Thread: Physics! Hubble constant! What is km/s-1/Mpc-1?

1. Physics! Hubble constant! What is km/s-1/Mpc-1?

Not really a programming question, and I actually signed up at a physics forum and asked this question there this morning:

Calculating distance using redshift

But I'm dubious about the one reply and figured one of you geniuses must know.

What does it mean when units are specified to the power of -1? Eg:

The value of the Hubble constant that is determined using type 1a supernovae as standard candles is H0 = 65 km s-1 Mpc-1
-1 should be superscripted in both cases.

Am I correct in asserting that the value (65) should be multiplied by 0.1 to work in a formula which uses km/s (for c) and yields Mpc? Applying the formula from (see post) yields correct answers if I do, but is out by a factor of 10 if I don't.

If anyone can rearrange that algebraically to show how those units work out that'd be I have a math inferiority complex.

2. It just means that they are in the denominator. It really is preference, but sometimes it is more clear than trying to denote which units are in the denominator by using other methods. For instance in acceleration, ft/s2 or ft s-2.

http://i.imgur.com/lg20y.gif

3. Okay. Thanks for that explanation of the superscript.

So, I found an online calculator for this here:

Hubble law and the expanding universe

And H should not be divided by ten. My second example (the Large Magellanic Cloud) was way off in the other direction, but I think its redshift is anomalous. Presuming the other poster was right about the typo, that means the first two sets of data I tried were bad. O_O

But I got data for NGC2770, that came out properly. I dunno if I should trust this Hubble character or not.

4. Originally Posted by MK27
Okay. Thanks for that explanation of the superscript.

So, I found an online calculator for this here:

Hubble law and the expanding universe

And H should not be divided by ten. My second example (the Large Magellanic Cloud) was way off in the other direction, but I think its redshift is anomalous. Presuming the other poster was right about the typo, that means the first two sets of data I tried were bad. O_O

But I got data for NGC2770, that came out properly. I dunno if I should trust this Hubble character or not.
So i know nothing about this stuff, but isn't the Large Magellanic Cloud close enough to be affected by the gravity of the Milky Way? This would slow it down and make the hubble law inapplicable? Just a stab in the dark.

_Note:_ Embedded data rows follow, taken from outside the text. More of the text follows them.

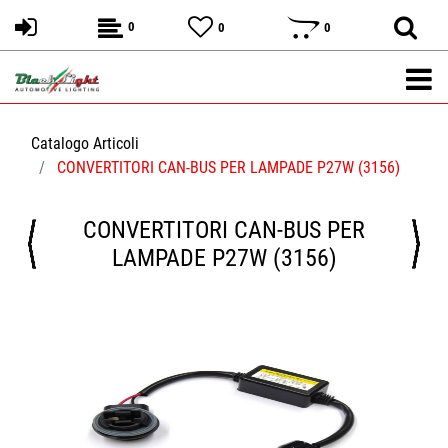
0
0
0
Catalogo Articoli
CONVERTITORI CAN-BUS PER LAMPADE P27W (3156)
CONVERTITORI CAN-BUS PER
LAMPADE P27W (3156)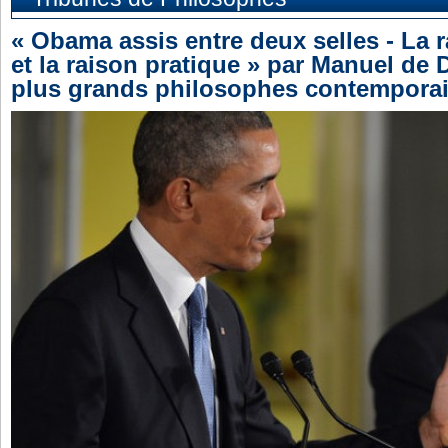
« Obama assis entre deux selles - La 
et la raison pratique » par Manuel de 
plus grands philosophes contemporai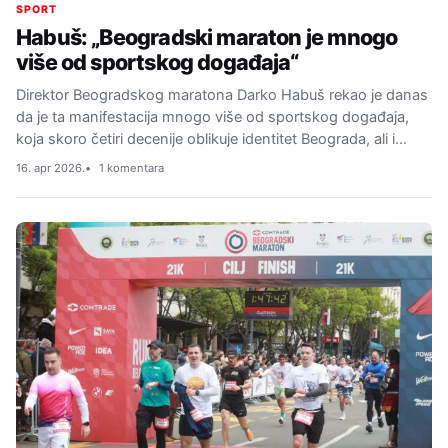
SPORT
Habuš: „Beogradski maraton je mnogo
više od sportskog događaja“
Direktor Beogradskog maratona Darko Habuš rekao je danas
da je ta manifestacija mnogo više od sportskog događaja,
koja skoro četiri decenije oblikuje identitet Beograda, ali i…
16. apr 2026.
1 komentara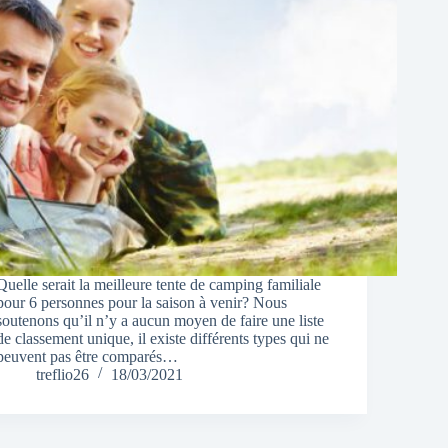
Quelle serait la meilleure tente de camping familiale
pour 6 personnes pour la saison à venir? Nous
soutenons qu’il n’y a aucun moyen de faire une liste
de classement unique, il existe différents types qui ne
peuvent pas être comparés…
treflio26
18/03/2021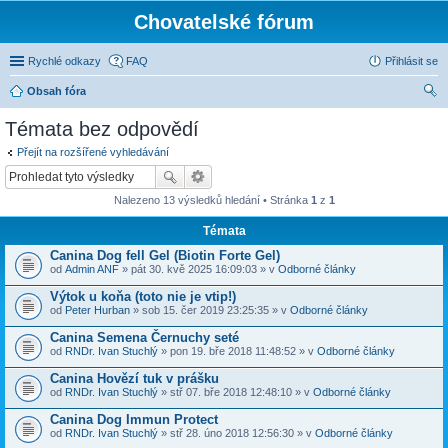
Chovatelské fórum
Rychlé odkazy
FAQ
Přihlásit se
Obsah fóra
led
Témata bez odpovědí
at
Přejít na rozšířené vyhledávání
Nalezeno 13 výsledků hledání • Stránka
1
z
1
Témata
Canina Dog fell Gel (Biotin Forte Gel)
od
Admin ANF
» pát 30. kvě 2025 16:09:03 » v
Odborné články
Výtok u koňa (toto nie je vtip!)
od
Peter Hurban
» sob 15. čer 2019 23:25:35 » v
Odborné články
Canina Semena Černuchy seté
od
RNDr. Ivan Stuchlý
» pon 19. bře 2018 11:48:52 » v
Odborné články
Canina Hovězí tuk v prášku
od
RNDr. Ivan Stuchlý
» stř 07. bře 2018 12:48:10 » v
Odborné články
Canina Dog Immun Protect
od
RNDr. Ivan Stuchlý
» stř 28. úno 2018 12:56:30 » v
Odborné články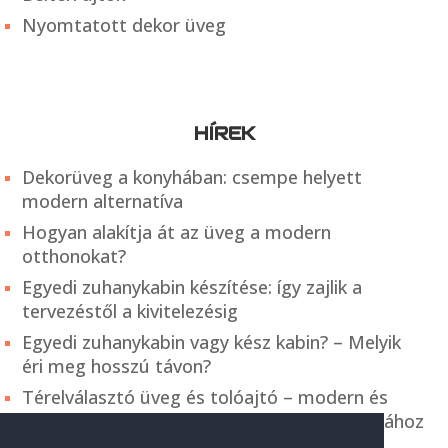
Nyomtatott dekor üveg
HÍREK
Dekorüveg a konyhában: csempe helyett
modern alternatíva
Hogyan alakítja át az üveg a modern
otthonokat?
Egyedi zuhanykabin készítése: így zajlik a
tervezéstől a kivitelezésig
Egyedi zuhanykabin vagy kész kabin? – Melyik
éri meg hosszú távon?
Térelválasztó üveg és tolóajtó – modern és
praktikus megoldás a belső terek kialakításához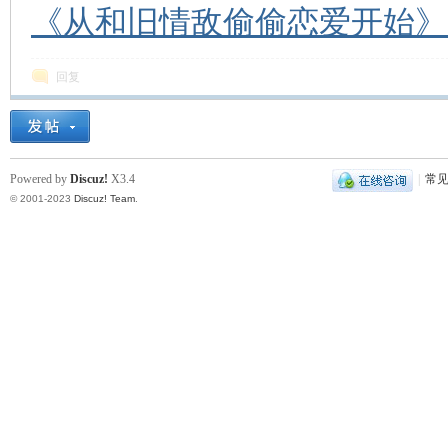
《从和旧情敌偷偷恋爱开始》（
回复
Powered by
Discuz!
X3.4
|
常
© 2001-2023
Discuz! Team
.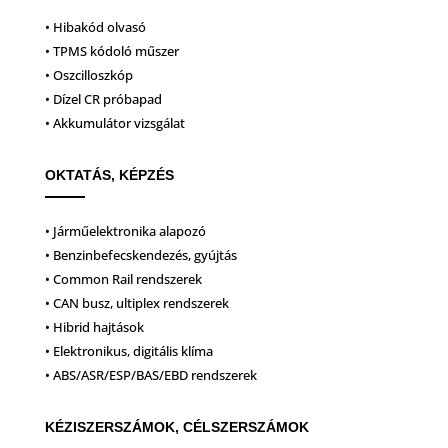
• Hibakód olvasó
• TPMS kódoló műszer
• Oszcilloszkóp
• Dízel CR próbapad
• Akkumulátor vizsgálat
OKTATÁS, KÉPZÉS
• Járműelektronika alapozó
• Benzinbefecskendezés, gyújtás
• Common Rail rendszerek
• CAN busz, ultiplex rendszerek
• Hibrid hajtások
• Elektronikus, digitális klíma
• ABS/ASR/ESP/BAS/EBD rendszerek
KÉZISZERSZÁMOK, CÉLSZERSZÁMOK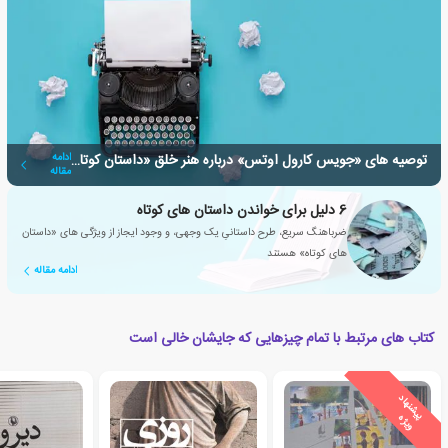
توصیه های «جویس کارول اوتس» درباره هنر خلق «داستان کوتاه»
ادامه
مقاله
6 دلیل برای خواندن داستان های کوتاه
ضرباهنگ سریع، طرح داستانیِ یک وجهی، و وجود ایجاز از ویژگی های «داستان
های کوتاه» هستند
ادامه مقاله
کتاب های مرتبط با تمام چیزهایی که جایشان خالی است
ی
ش
ن
ه
ا
د
و
ی
ژ
پ
ه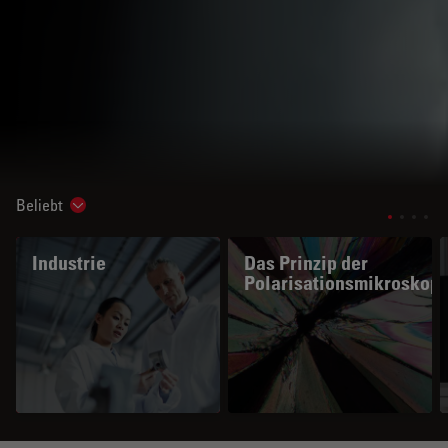
Beliebt
Show subnavigation
Industrie
Das Prinzip der
Polarisationsmikroskopi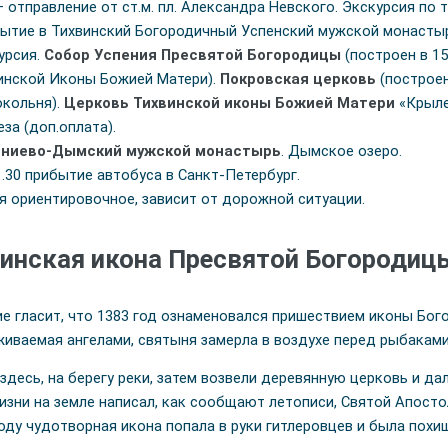
 – отправление от ст.м. пл. Александра Невского. Экскурсия по т
ытие в Тихвинский Богородичный Успенский мужской монасты
урсия.
Собор Успения Пресвятой Богородицы
(построен в 151
инской Иконы Божией Матери).
Покровская церковь
(построен
окольня).
Церковь Тихвинской иконы Божией Матери
«Крылеч
еза (доп.оплата).
ониево-Дымский мужской монастырь
. Дымское озеро.
1.30 прибытие автобуса в Санкт-Петербург.
я ориентировочное, зависит от дорожной ситуации.
инская икона Пресвятой Богородиц
е гласит, что 1383 год ознаменовался пришествием иконы Бог
иваемая ангелами, святыня замерла в воздухе перед рыбаками
здесь, на берегу реки, затем возвели деревянную церковь и да
изни на земле написал, как сообщают летописи, Святой Апосто
году чудотворная икона попала в руки гитлеровцев и была похище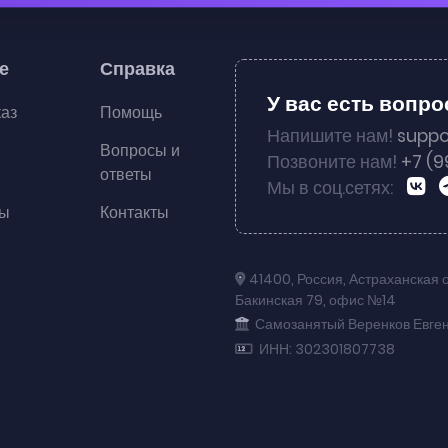
е
Справка
У вас есть вопр
каз
Помощь
Напишите нам!
suppo
Вопросы и
Позвоните нам!
+7 (9
ответы
Мы в соц.сетях:
ты
Контакты
41400
,
Россия
,
Астраханская 
Бакинская 79
,
офис №14
Самозанятый Веренков Евге
ИНН: 302301807738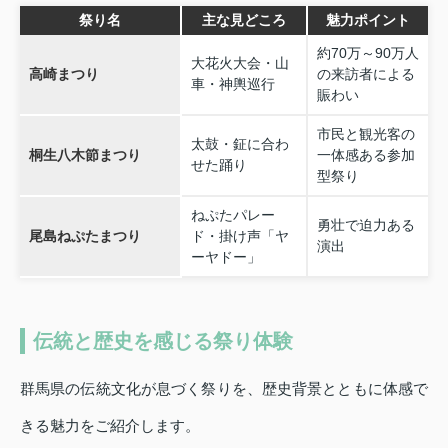
祭り名
主な見どころ
魅力ポイント
約70万～90万人
大花火大会・山
高崎まつり
の来訪者による
車・神輿巡行
賑わい
市民と観光客の
太鼓・鉦に合わ
桐生八木節まつり
一体感ある参加
せた踊り
型祭り
ねぷたパレー
勇壮で迫力ある
尾島ねぷたまつり
ド・掛け声「ヤ
演出
ーヤドー」
伝統と歴史を感じる祭り体験
群馬県の伝統文化が息づく祭りを、歴史背景とともに体感で
きる魅力をご紹介します。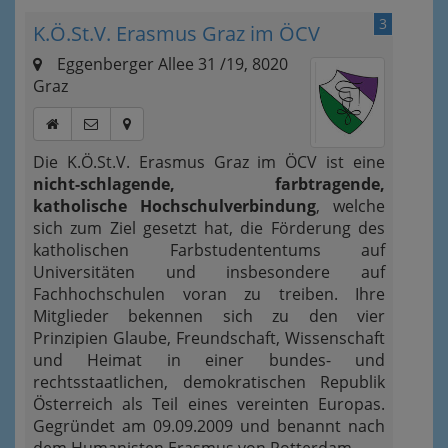
3
K.Ö.St.V. Erasmus Graz im ÖCV
Eggenberger Allee 31 /19, 8020
Graz
Die K.Ö.St.V. Erasmus Graz im ÖCV ist eine
nicht-schlagende, farbtragende,
katholische Hochschulverbindung
, welche
sich zum Ziel gesetzt hat, die Förderung des
katholischen Farbstudententums auf
Universitäten und insbesondere auf
Fachhochschulen voran zu treiben. Ihre
Mitglieder bekennen sich zu den vier
Prinzipien Glaube, Freundschaft, Wissenschaft
und Heimat in einer bundes- und
rechtsstaatlichen, demokratischen Republik
Österreich als Teil eines vereinten Europas.
Gegründet am 09.09.2009 und benannt nach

5. Originally Posted by Neo1
So i know nothing about this stuff, but isn't the Large Magellanic Cloud close enough to be affected by the gravity of the Milky Way? This would slow it down and make the hubble law inapplicable? Just a stab in the dark.
Hubble's law describes the expansion of space, not the movement of things. However, things which are extremely far from each other have so much space in between them that they appear to move relative to each other due to this expansion of space.

Imagine standing in a room and the room keeps getting wider. Your friend on the other side seems to be moving away from you, but this isn't because of what your friend is doing with his feet, it's because the room is changing. Your friend could walk toward you while the room expands, or he could walk away from you, too.

6. Originally Posted by brewbuck
Hubble's law describes the expansion of space, not the movement of things. However, things which are extremely far from each other have so much space in between them that they appear to move relative to each other due to this expansion of space.

Imagine standing in a room and the room keeps getting wider. Your friend on the other side seems to be moving away from you, but this isn't because of what your friend is doing with his feet, it's because the room is changing. Your friend could walk toward you while the room expands, or he could walk away from you, too.
Okay, but if he moves toward you at the same speed or faster than the speed of which the room is expanding, wouldn't he be either not moving or moving towards you? Since they are so close to each other (relatively speaking), the Milky Way and the LMC are being pulled towards each other (possibly faster than the space between them is expanding?), couldn't this explain why the numbers doesn't align with Hubble's law?

7. Originally Posted by Neo1
Okay, but if he moves toward you at the same speed or faster than the speed of which the room is expanding, wouldn't he be either not moving or moving towards you? Since they are so close to each other (relatively speaking), the Milky Way and the LMC are being pulled towards each other (possibly faster than the space between them is expanding?), couldn't this explain why the numbers doesn't align with Hubble's law?
Well, yes, but I don't see why that is a mystery. You observe things which don't follow Hubble's law all the time (in fact, it's pretty much the ONLY thing you see).

8. Originally Posted by Neo1
Okay, but if he moves toward you at the same speed or faster than the speed of which the room is expanding, wouldn't he be either not moving or moving towards you? Since they are so close to each other (relatively speaking), the Milky Way and the LMC are being pulled towards each other (possibly faster than the space between them is expanding?), couldn't this explain why the numbers doesn't align with Hubble's law?
That would makes sense except the redshift is much higher, not lower, than it should be according to Hubble's law.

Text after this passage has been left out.